但他們不能走,剛纔最佳離開的機會是張盼錫夫婦離開的時候,錯過那個時間,現在誰也走不了了。
不知是有心還是無意,李天師選的位置正好堵住了天臺的樓梯口,誰想離開,必須要走過去說:“麻煩讓一下。”
誰敢?
而這個堵住樓梯口的位置,張珏也沒有拒絕。他知道,李天師這是想讓自己捉襟見肘,這是僵局,他賭自己不敢在這麼多權貴面前暴露一些東西,或者是一次殺這麼多人滅口。
確實,張珏不想,也不敢。
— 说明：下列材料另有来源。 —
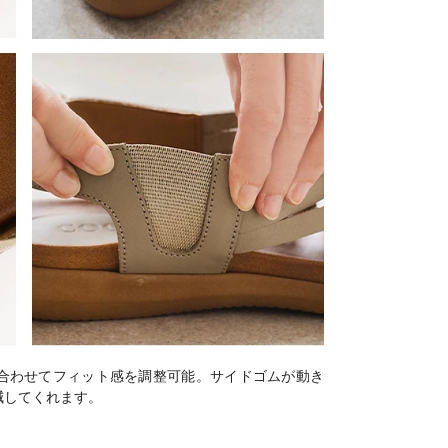
合わせてフィット感を調整可能。サイドゴムが動き
減してくれます。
同時的,堵住這些富戶,對張珏也有利,如此一來,李尋這傢伙也要有所收斂了。
可憐的這羣富賈,不想摻和,卻硬是被兩人有心無意的強行拉了進來。
既然走不了了,現在李天師和那神祕的張主任要寫開場題詞,你誰敢不過去看?誰敢不過去捧場?
沒一會兒,富賈們便面面相覷,皆有些提心吊膽的走到近前,圍住了桌子。面上笑容,稱讚兩位寫書法可難得一見,心中卻暗叫苦也,我想走啊。
“屈社長,還請你爲我備墨蘸筆啊。呵呵,哈哈哈哈。”
李尋肆無忌憚的笑了一聲。只有他自己知道,現在自己是虛張聲勢,色厲內荏,如果挾持了屈翔,不在氣勢上佔據上風,被張珏誤會自己根本不敢動屈翔那就危險了。
李尋敢保證,只要張珏心裏有了百分之十的肯定,肯定自己不敢殺屈翔,下一秒他就會殺了自己。
李尋高估了,其實就算有百分之九十的肯定,張珏也不敢去冒風險。兩年前痛失王康健,兩年後他不想讓屈翔步了後塵。
屈翔哪敢不從,但是在這麼多手下的面前,即使被挾持,他卻依然頗有王者之氣。看了眼團團圍住這張桌子的鬼魂,屈翔豪邁的笑道:“也罷,今日有幸見到二位鬥書法,我又能成爲二位尊下的洗筆之人,實乃榮幸啊。倒不知李天師擅用哪種毛筆?”
李尋右手搭在屈翔的脖子上,一刻也不敢松,根本不敢探着身子去取筆,只能揚揚下巴:“鄙人專精柳體,走剛硬堅毅之風,勞煩屈社長爲我取那隻江xi,徐大南筆莊的狼毫筆吧。”